Ce qui marque dans ce récit, c'est le pacte de sincérité qu'a signé Elisabeth Quin : sans aucune complaisance, elle se pose les questions délicates du choix et de la vision occidentale sur l'adoption. Toujours, elle tente d'y répondre avec une grande sincérité, quitte à se montrer particulièrement dure avec elle-même. Loin du conte idyllique, Elisabeth Quin ne cache rien de ses doutes et de ses failles. Elle tente également de comprendre ce qui dans l'enfance a pu l'emmener dans cette chambre d'hôtel, loin de l'homme avec qui elle vit.

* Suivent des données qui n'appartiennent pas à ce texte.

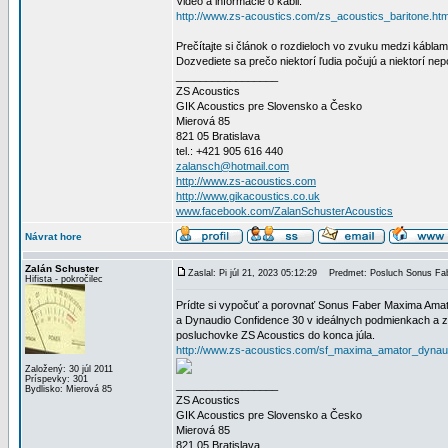
Video a informácie o kábli:
http://www.zs-acoustics.com/zs_acoustics_baritone.htm
Prečítajte si článok o rozdieloch vo zvuku medzi káblam
Dozvediete sa prečo niektorí ľudia počujú a niektorí ne
_________________
ZS Acoustics
GIK Acoustics pre Slovensko a Česko
Mierová 85
821 05 Bratislava
tel.: +421 905 616 440
zalansch@hotmail.com
http://www.zs-acoustics.com
http://www.gikacoustics.co.uk
www.facebook.com/ZalanSchusterAcoustics
Návrat hore
Zalán Schuster
Zaslal: Pi júl 21, 2023 05:12:29
Predmet: Posluch Sonus Fab
Hifista - pokročilec
Prídte si vypočuť a porovnať Sonus Faber Maxima Ama
a Dynaudio Confidence 30 v ideálnych podmienkach a zis
posluchovke ZS Acoustics do konca júla.
http://www.zs-acoustics.com/sf_maxima_amator_dynau
Založený: 30 júl 2011
Príspevky: 301
_________________
Bydlisko: Mierová 85
ZS Acoustics
GIK Acoustics pre Slovensko a Česko
Mierová 85
821 05 Bratislava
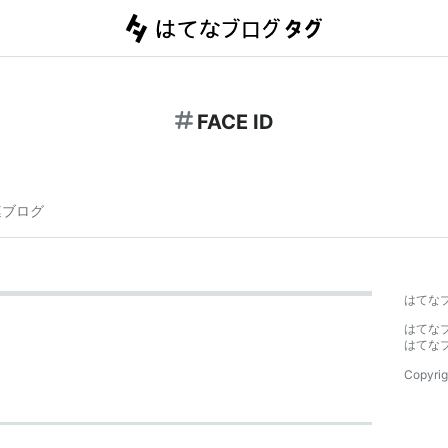
FACE ID
連ブログ
はてな
はてな
はてな
Copyrig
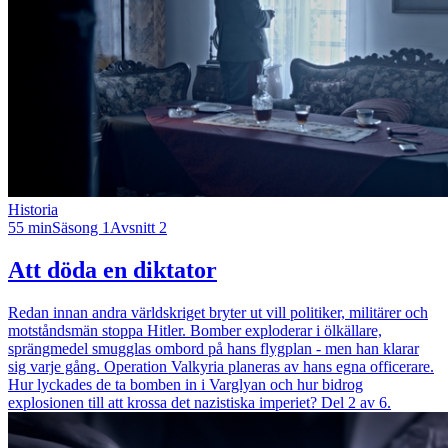
Historia
55 min
Säsong 1
Avsnitt 2
Att döda en diktator
Redan innan andra världskriget bryter ut vill politiker, militärer och
motståndsmän stoppa Hitler. Bomber exploderar i ölkällare,
sprängmedel smugglas ombord på hans flygplan - men han klarar
sig varje gång. Operation Valkyria planeras av hans egna officerare.
Hur lyckades de ta bomben in i Varglyan och hur bidrog
explosionen till att krossa det nazistiska imperiet? Del 2 av 6.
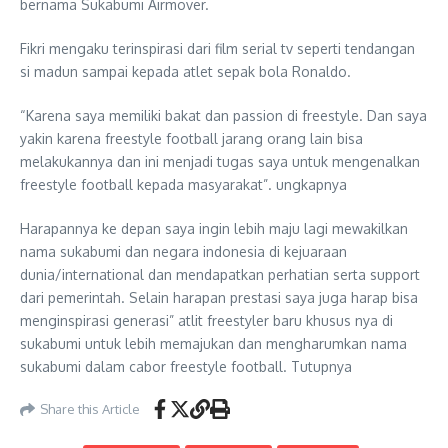
bernama Sukabumi Airmover.
Fikri mengaku terinspirasi dari film serial tv seperti tendangan
si madun sampai kepada atlet sepak bola Ronaldo.
“Karena saya memiliki bakat dan passion di freestyle. Dan saya
yakin karena freestyle football jarang orang lain bisa
melakukannya dan ini menjadi tugas saya untuk mengenalkan
freestyle football kepada masyarakat”. ungkapnya
Harapannya ke depan saya ingin lebih maju lagi mewakilkan
nama sukabumi dan negara indonesia di kejuaraan
dunia/international dan mendapatkan perhatian serta support
dari pemerintah. Selain harapan prestasi saya juga harap bisa
menginspirasi generasi” atlit freestyler baru khusus nya di
sukabumi untuk lebih memajukan dan mengharumkan nama
sukabumi dalam cabor freestyle football. Tutupnya
Share this Article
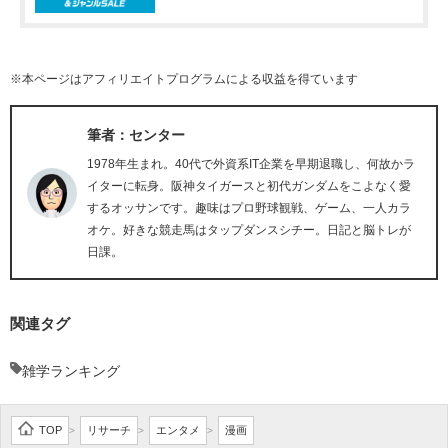
※本ページはアフィリエイトプログラムによる収益を得ています
筆者：センター
1978年生まれ。40代で外資系IT企業を早期退職し、何故かラ
イターに転身。阪神タイガースと初代ガンダムをこよなく愛
するオッサンです。趣味はプロ野球観戦、ゲーム、一人カラ
オケ。好きな競走馬はタップダンスシチー。日記と脳トレが
日課。
関連タグ
雑学ランキング
TOP
リサーチ
エンタメ
漫画
>
>
>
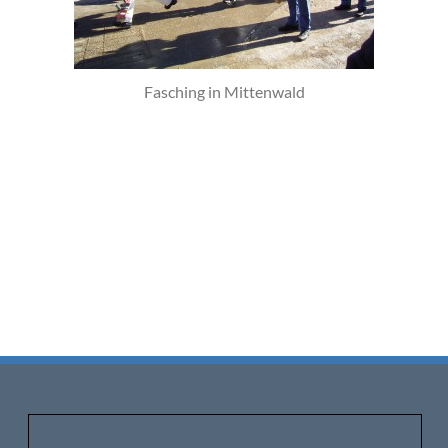
Fasching in Mittenwald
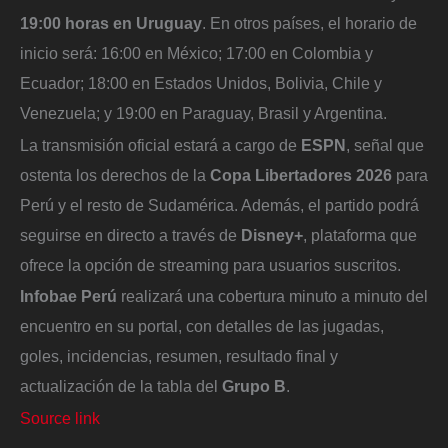
19:00 horas en Uruguay
. En otros países, el horario de
inicio será: 16:00 en México; 17:00 en Colombia y
Ecuador; 18:00 en Estados Unidos, Bolivia, Chile y
Venezuela; y 19:00 en Paraguay, Brasil y Argentina.
La transmisión oficial estará a cargo de
ESPN
, señal que
ostenta los derechos de la
Copa Libertadores 2026
para
Perú y el resto de Sudamérica. Además, el partido podrá
seguirse en directo a través de
Disney+
, plataforma que
ofrece la opción de streaming para usuarios suscritos.
Infobae Perú
realizará una cobertura minuto a minuto del
encuentro en su portal, con detalles de las jugadas,
goles, incidencias, resumen, resultado final y
actualización de la tabla del
Grupo B
.
Source link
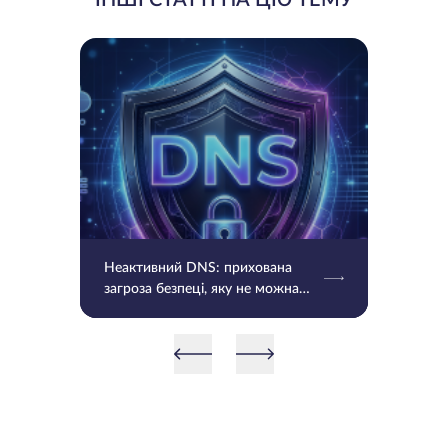
ІНШІ СТАТТІ НА ЦЮ ТЕМУ
Неактивний DNS: прихована
загроза безпеці, яку не можна
ігнорувати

Alors, bien sûr, ceux qui chercheront dans ces lignes un beau roman sur l'adoption, plein de bons sentiments et d'émotions, risquent d'être fort maris. Tu n'es pas la fille de ta mère n'est pas un roman mais le récit introspectif d'une femme qui cherche à mieux se connaître pour pouvoir aimer celle qu'elle a choisie (ou qui l'a choisie). Et comme tout témoignage, le texte d'Elisabeth Quin a donc aussi ses limites : celles de ne peut-être faire réellement écho que dans les cœurs et les âmes des personnes concernées par ce sujet. J'ai en effet apprécié l'intransigeance et la sincérité d'Elisabeth Quin mais je n'ai pas été bouleversée et déjà les contours de son histoire s'effacent peu à peu de ma mémoire.

Laurence

Extrait :

« Adoptez en Éthiopie, ou au Mali ! Pourquoi les Français veulent-ils tous des Asiatiques ? »
Elle jubilait, la belle conscience parisienne, parce qu'elle connaissait déjà ma réponse et que sa victoire facile la ravissait. Je sais qu'elle s'est sentie supérieure à moi lorsque je lui ai avoué ne pas être assez ouverte, généreuse, mûre, ou encore trop dépendre du regard social et des préjugés de mon milieu bourgeois, pour adopter un petit Africain.
Mais l'agressivité de sa question m'a donné le courage de formuler ma vérité. J'aurais voulu pouvoir crier « de n'importe quelle couleur, il sera le mien ! Je me fiche bien qu'il soit jaune, noir, blanc ou vert à pois roses, pourvu qu'il ait besoin de moi ! ». J'aurais voulu balayer les notions de références, de choix, être une arche, un recours, une auberge espagnole, j'aurais voulu être porteuse de cet amour-là. Mais si je mets à l'épreuve ma vision du monde qui me semblait jusqu'à présent dénuée de racisme, je découvre tapissée sur le pourtour de mon inconscient une triste polypose d'angoisses viscérales, de fantasmes sur le ressentiment post-colonial des Noirs et de rêveries érotiques génératrices de culpabilité. Je ne saurais pas faire taire le malaise au fond de mon cerveau reptilien de petite Blanche élevée parmi les Blancs, ni surmonter ma fascination équivoque devant le grand Autre, le Fondamentalement Différent, la face antipodique de ma blancheur.